Content starts
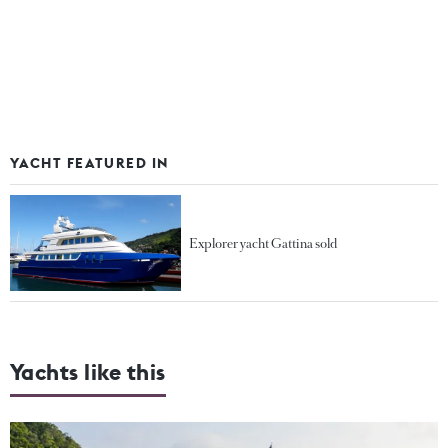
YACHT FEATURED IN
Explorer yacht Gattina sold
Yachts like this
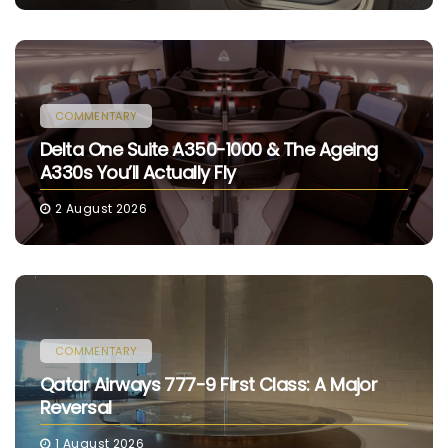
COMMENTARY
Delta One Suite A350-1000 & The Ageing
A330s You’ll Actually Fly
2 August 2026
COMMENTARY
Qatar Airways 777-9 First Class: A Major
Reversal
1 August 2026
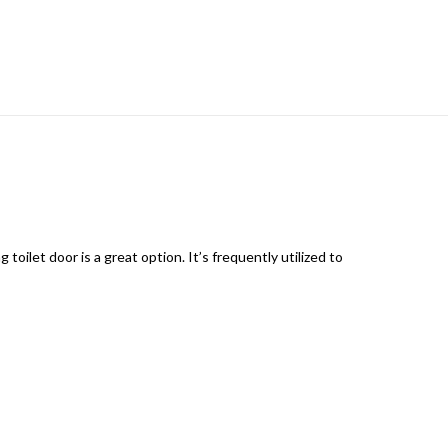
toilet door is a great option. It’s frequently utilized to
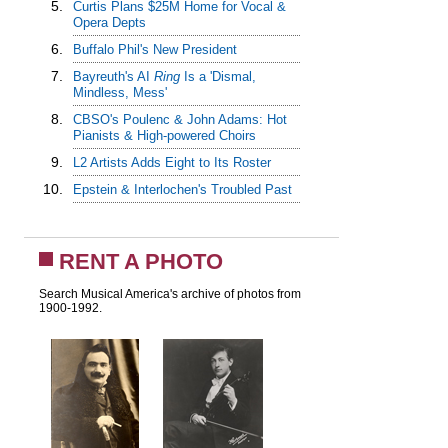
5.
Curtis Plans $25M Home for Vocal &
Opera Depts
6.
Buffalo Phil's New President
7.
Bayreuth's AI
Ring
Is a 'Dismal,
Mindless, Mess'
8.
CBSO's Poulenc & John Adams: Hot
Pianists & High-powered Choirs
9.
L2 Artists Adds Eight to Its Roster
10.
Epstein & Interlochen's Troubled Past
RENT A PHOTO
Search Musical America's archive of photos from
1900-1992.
Content ends
→ **Instructions to follow**
The required answer is the lines from the one that contains "toilet door is" through the last line of the records, restated word for word, with every picture dropped.

→ **Result**
toilet door is a great option. It’s frequently utilized to
5.
Curtis Plans $25M Home for Vocal &
Opera Depts
6.
Buffalo Phil's New President
7.
Bayreuth's AI
Ring
Is a 'Dismal,
Mindless, Mess'
8.
CBSO's Poulenc & John Adams: Hot
Pianists & High-powered Choirs
9.
L2 Artists Adds Eight to Its Roster
10.
Epstein & Interlochen's Troubled Past
RENT A PHOTO
Search Musical America's archive of photos from
1900-1992.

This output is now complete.